All of us, at least once, have been lonely. Deeply, truly lonely. Like you are so desperate that would talk with your cat, but you don’t have any and you cannot even adopt one cause you are allergic to them since you were a child. You know, those period when you would call that old uncle you never liked rather than spend another day binge watching TV. You know exactly what I am talking about. And when this happens, you have just one question in mind. “How do I know new people? How to I reverse all this freaking thing?”
Guess what. It’s not so easy. Meeting new people, having a new crew is not enough. It’s not the fix you need to beat the loneliness. Loneliness is not a state of being, is a state of mind. You will feel exactly in the same way even if you are surrounded by colleagues, supposed friends, cats or dogs. You will feel lonely even if you spend 1 thousand buck on a new dress, even if you go and get a new haircut. Even if you go out with that cute but so strangely unappealing guy you met on Tinder. Not everybody that is alone feels lonely, but whoever feels lonely is alone. Nope, they are not the same thing. And yeah, you can switch from one state to the other.
First, just keep in mind you won’t feel awfully lonely forever. It’s a phase, it will pass. Like everything else in life (the good and the bad). But there is more: you can actually stop feeling this way and start being happily alone. How? Well, as a matter of fact you have to know yourself. You have to start building a relationship with you, with the inner part of your ego. How else? Who are you? What do you want? What do you like to do? Being alone means doing things you like, love and you enjoy. It’s quality time. It’s a blessing, not a curse. During the most important moments of our lives we are alone. We are born alone. Alone we start to discover the world around us. We learn alone. When we think, when we plan, we are alone. When we take a decision that matter (one of the big decisions of life) we are alone. We are deeply connected with our mind, with our knowledge, with all the tiny little things of which our personal universe is made of. If you are not enjoying by yourself, you would not enjoy surrounded by others. How do you know what do you really want to do on an average Friday night if you are not even sure of which kind of music you prefer? Given the chance which option will you pick up? Japanese or Mexican restaurant? Do you really like yoga? And that shade of classic pink? Are you wearing it cause you truly believes it’s gorgeous or just cause your boyfriend doesn’t like it when you are wearing red?
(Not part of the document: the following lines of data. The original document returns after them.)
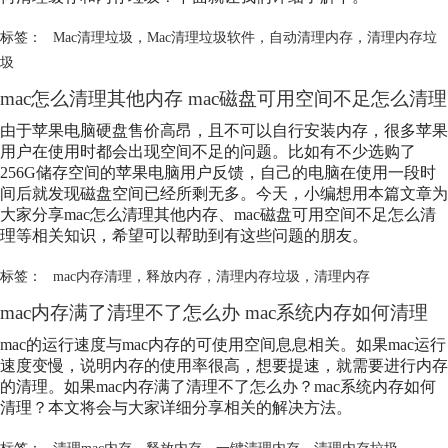
标签：
Mac清理垃圾
，
Mac清理垃圾软件
，
自动清理内存
，
清理内存垃
圾
mac怎么清理其他内存 mac磁盘可用空间不足怎么清理
由于苹果电脑硬盘售价高昂，且不可以自行安装内存，很多苹果
用户在使用时都会出现空间不足的问题。比如有不少选购了
256G储存空间的苹果电脑用户反馈，自己的电脑在使用一段时
间后就发现磁盘空间已经所剩无多。今天，小编想用本篇文章为
大家分享mac怎么清理其他内存、mac磁盘可用空间不足怎么清
理等相关知识，希望可以帮助到有这些问题的朋友。
标签：
mac内存清理
，
释放内存
，
清理内存垃圾
，
清理内存
mac内存满了清理不了怎么办 mac系统内存如何清理
mac的运行速度与mac内存的可使用空间息息相关。如果mac运行
速度变慢，说明内存的使用率很高，想要提速，就需要进行内存
的清理。如果mac内存满了清理不了怎么办？mac系统内存如何
清理？本文将会与大家详细分享相关的解决方法。
标签：
清理mac内存
，
释放内存
，
一键清理内存
，
清理内存垃圾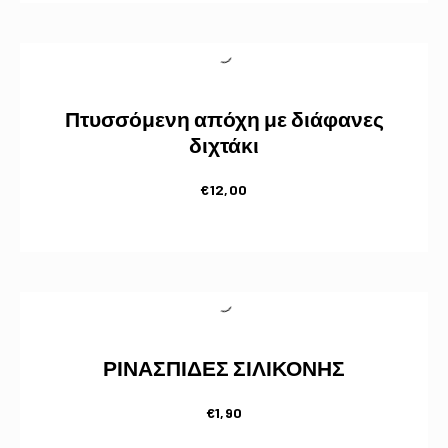
Πτυσσόμενη απόχη με διάφανες
διχτάκι
€
12,00
ΡΙΝΑΣΠΙΔΕΣ ΣΙΛΙΚΟΝΗΣ
€
1,90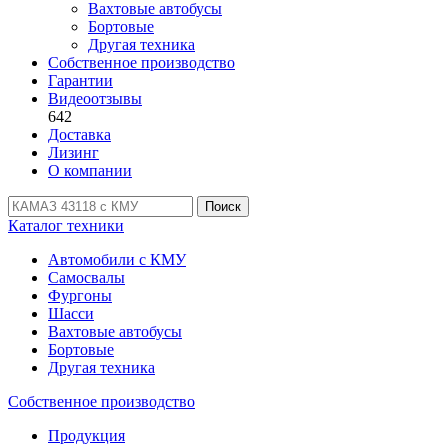
Вахтовые автобусы
Бортовые
Другая техника
Собственное производство
Гарантии
Видеоотзывы
642
Доставка
Лизинг
О компании
Поиск
Каталог техники
Автомобили с КМУ
Самосвалы
Фургоны
Шасси
Вахтовые автобусы
Бортовые
Другая техника
Собственное производство
Продукция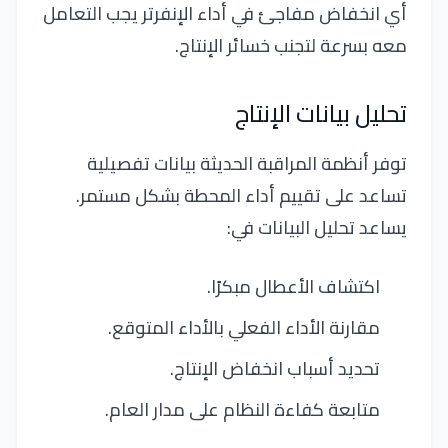
أي انخفاض مفاجئ في أداء الإنفرتر يجب التعامل
معه بسرعة لتجنب خسائر الإنتاج.
تحليل بيانات الإنتاج
توفر أنظمة المراقبة الحديثة بيانات تفصيلية
تساعد على تقييم أداء المحطة بشكل مستمر.
يساعد تحليل البيانات في:
اكتشاف الأعطال مبكرًا.
مقارنة الأداء الفعلي بالأداء المتوقع.
تحديد أسباب انخفاض الإنتاج.
متابعة كفاءة النظام على مدار العام.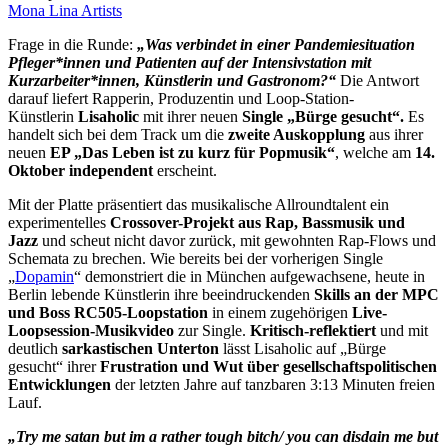
Mona Lina Artists
Frage in die Runde:
„Was verbindet in einer Pandemiesituation
Pfleger*innen und Patienten auf der Intensivstation mit
Kurzarbeiter*innen, Künstlerin und Gastronom?“
Die Antwort
darauf liefert Rapperin, Produzentin und Loop-Station-
Künstlerin
Lisaholic
mit ihrer neuen
Single „Bürge gesucht“.
Es
handelt sich bei dem Track um die
zweite Auskopplung
aus ihrer
neuen
EP „Das Leben ist zu kurz für Popmusik“
, welche am
14.
Oktober independent
erscheint.
Mit der Platte präsentiert das musikalische Allroundtalent ein
experimentelles
Crossover-Projekt aus Rap, Bassmusik und
Jazz
und scheut nicht davor zurück, mit gewohnten Rap-Flows und
Schemata zu brechen. Wie bereits bei der vorherigen Single
„
Dopamin
“ demonstriert die in München aufgewachsene, heute in
Berlin lebende Künstlerin ihre beeindruckenden
Skills an der MPC
und Boss RC505-Loopstation
in einem zugehörigen
Live-
Loopsession-Musikvideo
zur Single.
Kritisch-reflektiert
und mit
deutlich
sarkastischen Unterton
lässt Lisaholic auf „Bürge
gesucht“ ihrer
Frustration und Wut über gesellschaftspolitischen
Entwicklungen
der letzten Jahre auf tanzbaren 3:13 Minuten freien
Lauf.
„Try me satan but im a rather tough bitch/ you can disdain me but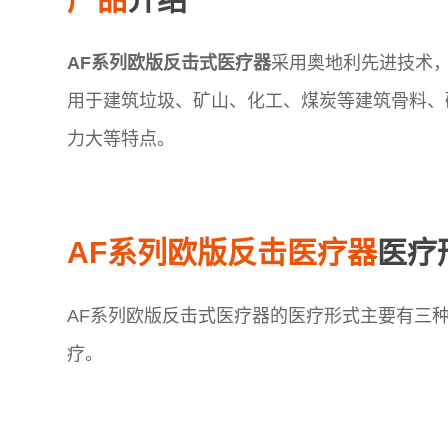
AF系列欧版反击式医疗器
采用奥地利先进技术
用于建筑垃圾、矿山、化工、煤炭等建筑骨料、
力大等特点。
AF系列欧版反击医疗器
医疗
AF系列欧版反击式医疗器的医疗形式主要有三
疗。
Let’s make it bigger, shall we? If one day you will earn a salary no matter what you do, the same salary… would you keep your job? If for instance tomorrow the president of the Country you are living in, will tell you “You know what? Whatever job you are doing I will give you 2 thousand euro: you can keep doing what you do or changing for something else. In any case, whatever will be your profession you will have this money”. So… in this case, what would you do? Would you rather keep your job or would you change it? And please let’s avoid the cliché …. “I will travel forever and I will move to Thailand to live like a king”. If someone will tell you “no matter what you do, you would be happy in the long term”, would you change something in your life?
These are some of the questions that matter in life and you can find your answer learning how to be alone. You cannot understand what you want if you don’t know who you are. Seriously why do you want be a stranger to yourself? In a lifespan the time we spend alone is the most important one. And it’s not so much as we think it is. We are always trapped in a relationship with a partner, a friend, a pet …that old uncle we never liked that stinks of wine and laugh like a hippo. So the time we got to know ourselves and to work on ourselves, is truly precious. Do yourselves a favor. Don’t waste it. It cannot be refunded, you know it right?